> **WHAT THIS TASK INVOLVES**
Emit all the data exactly as provided.

> **GIVEN DATA**
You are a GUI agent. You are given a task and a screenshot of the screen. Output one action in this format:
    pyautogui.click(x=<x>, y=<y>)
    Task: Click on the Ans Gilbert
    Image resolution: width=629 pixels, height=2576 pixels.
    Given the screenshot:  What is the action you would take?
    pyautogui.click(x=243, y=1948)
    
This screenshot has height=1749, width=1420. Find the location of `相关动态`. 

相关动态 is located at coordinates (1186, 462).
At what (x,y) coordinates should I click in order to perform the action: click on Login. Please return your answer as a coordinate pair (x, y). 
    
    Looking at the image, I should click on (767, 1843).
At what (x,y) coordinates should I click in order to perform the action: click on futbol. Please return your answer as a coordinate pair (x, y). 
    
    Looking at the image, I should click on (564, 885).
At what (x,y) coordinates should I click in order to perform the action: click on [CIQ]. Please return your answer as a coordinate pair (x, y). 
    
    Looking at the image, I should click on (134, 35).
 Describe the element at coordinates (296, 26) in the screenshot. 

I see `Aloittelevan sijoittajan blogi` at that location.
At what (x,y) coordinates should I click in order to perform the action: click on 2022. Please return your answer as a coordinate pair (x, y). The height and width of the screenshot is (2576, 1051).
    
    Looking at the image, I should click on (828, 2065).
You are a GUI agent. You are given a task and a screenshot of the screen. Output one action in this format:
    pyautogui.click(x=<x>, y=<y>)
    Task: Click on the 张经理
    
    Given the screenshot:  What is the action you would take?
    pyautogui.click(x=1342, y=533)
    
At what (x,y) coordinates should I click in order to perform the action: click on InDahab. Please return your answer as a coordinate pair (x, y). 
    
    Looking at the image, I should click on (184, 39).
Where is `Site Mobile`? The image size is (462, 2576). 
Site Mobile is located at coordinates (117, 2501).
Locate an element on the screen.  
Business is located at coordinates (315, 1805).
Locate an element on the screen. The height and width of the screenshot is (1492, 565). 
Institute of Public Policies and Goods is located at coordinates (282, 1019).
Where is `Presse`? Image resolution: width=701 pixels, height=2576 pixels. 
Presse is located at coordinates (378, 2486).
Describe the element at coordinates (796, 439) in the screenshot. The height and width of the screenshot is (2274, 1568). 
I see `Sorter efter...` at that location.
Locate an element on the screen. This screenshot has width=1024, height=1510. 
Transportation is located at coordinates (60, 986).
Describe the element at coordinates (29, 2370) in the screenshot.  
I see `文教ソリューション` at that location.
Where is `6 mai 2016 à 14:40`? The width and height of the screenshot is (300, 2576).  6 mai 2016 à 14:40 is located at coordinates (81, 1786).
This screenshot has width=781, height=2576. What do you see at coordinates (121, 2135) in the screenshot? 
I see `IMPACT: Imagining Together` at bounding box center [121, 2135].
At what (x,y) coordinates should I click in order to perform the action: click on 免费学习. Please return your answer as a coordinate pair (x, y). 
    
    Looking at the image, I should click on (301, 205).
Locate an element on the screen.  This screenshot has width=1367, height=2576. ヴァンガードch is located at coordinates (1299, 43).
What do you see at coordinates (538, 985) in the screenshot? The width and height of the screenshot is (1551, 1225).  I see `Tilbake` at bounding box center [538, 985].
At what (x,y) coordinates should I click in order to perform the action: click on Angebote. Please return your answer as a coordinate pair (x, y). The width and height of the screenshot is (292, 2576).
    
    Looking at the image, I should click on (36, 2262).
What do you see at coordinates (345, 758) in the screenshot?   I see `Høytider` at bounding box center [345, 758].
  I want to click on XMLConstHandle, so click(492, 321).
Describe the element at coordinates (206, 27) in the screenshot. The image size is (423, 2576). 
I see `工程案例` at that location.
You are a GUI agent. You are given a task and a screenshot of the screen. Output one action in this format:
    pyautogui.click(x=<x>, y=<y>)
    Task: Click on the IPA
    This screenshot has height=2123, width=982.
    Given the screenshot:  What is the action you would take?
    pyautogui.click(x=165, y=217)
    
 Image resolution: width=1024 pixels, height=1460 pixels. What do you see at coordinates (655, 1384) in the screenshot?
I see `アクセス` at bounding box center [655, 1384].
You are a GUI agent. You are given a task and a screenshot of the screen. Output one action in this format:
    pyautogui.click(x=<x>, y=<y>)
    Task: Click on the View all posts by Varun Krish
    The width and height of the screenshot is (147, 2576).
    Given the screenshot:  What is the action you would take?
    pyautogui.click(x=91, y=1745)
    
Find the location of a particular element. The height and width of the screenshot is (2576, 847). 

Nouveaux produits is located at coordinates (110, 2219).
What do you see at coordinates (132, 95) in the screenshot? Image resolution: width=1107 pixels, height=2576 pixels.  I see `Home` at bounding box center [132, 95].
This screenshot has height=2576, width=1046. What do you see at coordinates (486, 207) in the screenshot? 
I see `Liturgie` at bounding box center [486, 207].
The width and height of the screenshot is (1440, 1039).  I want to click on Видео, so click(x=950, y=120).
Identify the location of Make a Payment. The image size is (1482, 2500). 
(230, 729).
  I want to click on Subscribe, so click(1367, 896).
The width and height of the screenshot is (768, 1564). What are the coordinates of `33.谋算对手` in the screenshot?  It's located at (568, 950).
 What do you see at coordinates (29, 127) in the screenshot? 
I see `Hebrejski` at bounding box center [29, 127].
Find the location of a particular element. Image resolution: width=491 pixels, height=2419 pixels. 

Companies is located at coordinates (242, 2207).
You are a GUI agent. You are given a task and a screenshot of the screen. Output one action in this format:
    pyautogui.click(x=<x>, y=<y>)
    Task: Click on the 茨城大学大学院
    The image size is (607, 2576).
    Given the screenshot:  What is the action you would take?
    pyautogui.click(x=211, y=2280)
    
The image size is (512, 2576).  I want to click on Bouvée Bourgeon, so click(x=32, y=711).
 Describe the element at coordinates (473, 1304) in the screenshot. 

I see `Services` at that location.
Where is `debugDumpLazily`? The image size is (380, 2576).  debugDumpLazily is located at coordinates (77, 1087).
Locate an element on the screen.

> **TASK ANSWER**
You are a GUI agent. You are given a task and a screenshot of the screen. Output one action in this format:
    pyautogui.click(x=<x>, y=<y>)
    Task: Click on the Ans Gilbert
    Image resolution: width=629 pixels, height=2576 pixels.
    Given the screenshot:  What is the action you would take?
    pyautogui.click(x=243, y=1948)
    
This screenshot has height=1749, width=1420. Find the location of `相关动态`. 

相关动态 is located at coordinates (1186, 462).
At what (x,y) coordinates should I click in order to perform the action: click on Login. Please return your answer as a coordinate pair (x, y). 
    
    Looking at the image, I should click on (767, 1843).
At what (x,y) coordinates should I click in order to perform the action: click on futbol. Please return your answer as a coordinate pair (x, y). 
    
    Looking at the image, I should click on (564, 885).
At what (x,y) coordinates should I click in order to perform the action: click on [CIQ]. Please return your answer as a coordinate pair (x, y). 
    
    Looking at the image, I should click on (134, 35).
 Describe the element at coordinates (296, 26) in the screenshot. 

I see `Aloittelevan sijoittajan blogi` at that location.
At what (x,y) coordinates should I click in order to perform the action: click on 2022. Please return your answer as a coordinate pair (x, y). The height and width of the screenshot is (2576, 1051).
    
    Looking at the image, I should click on (828, 2065).
You are a GUI agent. You are given a task and a screenshot of the screen. Output one action in this format:
    pyautogui.click(x=<x>, y=<y>)
    Task: Click on the 张经理
    
    Given the screenshot:  What is the action you would take?
    pyautogui.click(x=1342, y=533)
    
At what (x,y) coordinates should I click in order to perform the action: click on InDahab. Please return your answer as a coordinate pair (x, y). 
    
    Looking at the image, I should click on (184, 39).
Where is `Site Mobile`? The image size is (462, 2576). 
Site Mobile is located at coordinates (117, 2501).
Locate an element on the screen.  
Business is located at coordinates (315, 1805).
Locate an element on the screen. The height and width of the screenshot is (1492, 565). 
Institute of Public Policies and Goods is located at coordinates (282, 1019).
Where is `Presse`? Image resolution: width=701 pixels, height=2576 pixels. 
Presse is located at coordinates (378, 2486).
Describe the element at coordinates (796, 439) in the screenshot. The height and width of the screenshot is (2274, 1568). 
I see `Sorter efter...` at that location.
Locate an element on the screen. This screenshot has width=1024, height=1510. 
Transportation is located at coordinates (60, 986).
Describe the element at coordinates (29, 2370) in the screenshot.  
I see `文教ソリューション` at that location.
Where is `6 mai 2016 à 14:40`? The width and height of the screenshot is (300, 2576).  6 mai 2016 à 14:40 is located at coordinates (81, 1786).
This screenshot has width=781, height=2576. What do you see at coordinates (121, 2135) in the screenshot? 
I see `IMPACT: Imagining Together` at bounding box center [121, 2135].
At what (x,y) coordinates should I click in order to perform the action: click on 免费学习. Please return your answer as a coordinate pair (x, y). 
    
    Looking at the image, I should click on (301, 205).
Locate an element on the screen.  This screenshot has width=1367, height=2576. ヴァンガードch is located at coordinates (1299, 43).
What do you see at coordinates (538, 985) in the screenshot? The width and height of the screenshot is (1551, 1225).  I see `Tilbake` at bounding box center [538, 985].
At what (x,y) coordinates should I click in order to perform the action: click on Angebote. Please return your answer as a coordinate pair (x, y). The width and height of the screenshot is (292, 2576).
    
    Looking at the image, I should click on (36, 2262).
What do you see at coordinates (345, 758) in the screenshot?   I see `Høytider` at bounding box center [345, 758].
  I want to click on XMLConstHandle, so click(492, 321).
Describe the element at coordinates (206, 27) in the screenshot. The image size is (423, 2576). 
I see `工程案例` at that location.
You are a GUI agent. You are given a task and a screenshot of the screen. Output one action in this format:
    pyautogui.click(x=<x>, y=<y>)
    Task: Click on the IPA
    This screenshot has height=2123, width=982.
    Given the screenshot:  What is the action you would take?
    pyautogui.click(x=165, y=217)
    
 Image resolution: width=1024 pixels, height=1460 pixels. What do you see at coordinates (655, 1384) in the screenshot?
I see `アクセス` at bounding box center [655, 1384].
You are a GUI agent. You are given a task and a screenshot of the screen. Output one action in this format:
    pyautogui.click(x=<x>, y=<y>)
    Task: Click on the View all posts by Varun Krish
    The width and height of the screenshot is (147, 2576).
    Given the screenshot:  What is the action you would take?
    pyautogui.click(x=91, y=1745)
    
Find the location of a particular element. The height and width of the screenshot is (2576, 847). 

Nouveaux produits is located at coordinates (110, 2219).
What do you see at coordinates (132, 95) in the screenshot? Image resolution: width=1107 pixels, height=2576 pixels.  I see `Home` at bounding box center [132, 95].
This screenshot has height=2576, width=1046. What do you see at coordinates (486, 207) in the screenshot? 
I see `Liturgie` at bounding box center [486, 207].
The width and height of the screenshot is (1440, 1039).  I want to click on Видео, so click(x=950, y=120).
Identify the location of Make a Payment. The image size is (1482, 2500). 
(230, 729).
  I want to click on Subscribe, so click(1367, 896).
The width and height of the screenshot is (768, 1564). What are the coordinates of `33.谋算对手` in the screenshot?  It's located at (568, 950).
 What do you see at coordinates (29, 127) in the screenshot? 
I see `Hebrejski` at bounding box center [29, 127].
Find the location of a particular element. Image resolution: width=491 pixels, height=2419 pixels. 

Companies is located at coordinates (242, 2207).
You are a GUI agent. You are given a task and a screenshot of the screen. Output one action in this format:
    pyautogui.click(x=<x>, y=<y>)
    Task: Click on the 茨城大学大学院
    The image size is (607, 2576).
    Given the screenshot:  What is the action you would take?
    pyautogui.click(x=211, y=2280)
    
The image size is (512, 2576).  I want to click on Bouvée Bourgeon, so click(x=32, y=711).
 Describe the element at coordinates (473, 1304) in the screenshot. 

I see `Services` at that location.
Where is `debugDumpLazily`? The image size is (380, 2576).  debugDumpLazily is located at coordinates (77, 1087).
Locate an element on the screen.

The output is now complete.